_Activity:_ Set down the entries once more, exactly as given.

_Extracted data:_
=== Section Start ===
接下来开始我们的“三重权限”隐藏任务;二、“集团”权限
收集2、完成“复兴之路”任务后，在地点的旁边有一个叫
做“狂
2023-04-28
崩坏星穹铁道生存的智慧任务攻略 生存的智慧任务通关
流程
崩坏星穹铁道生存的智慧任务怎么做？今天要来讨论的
=== Section End ===
_Response to the exercise:_
接下来开始我们的“三重权限”隐藏任务;二、“集团”权限
收集2、完成“复兴之路”任务后，在地点的旁边有一个叫
做“狂
2023-04-28
崩坏星穹铁道生存的智慧任务攻略 生存的智慧任务通关
流程
崩坏星穹铁道生存的智慧任务怎么做？今天要来讨论的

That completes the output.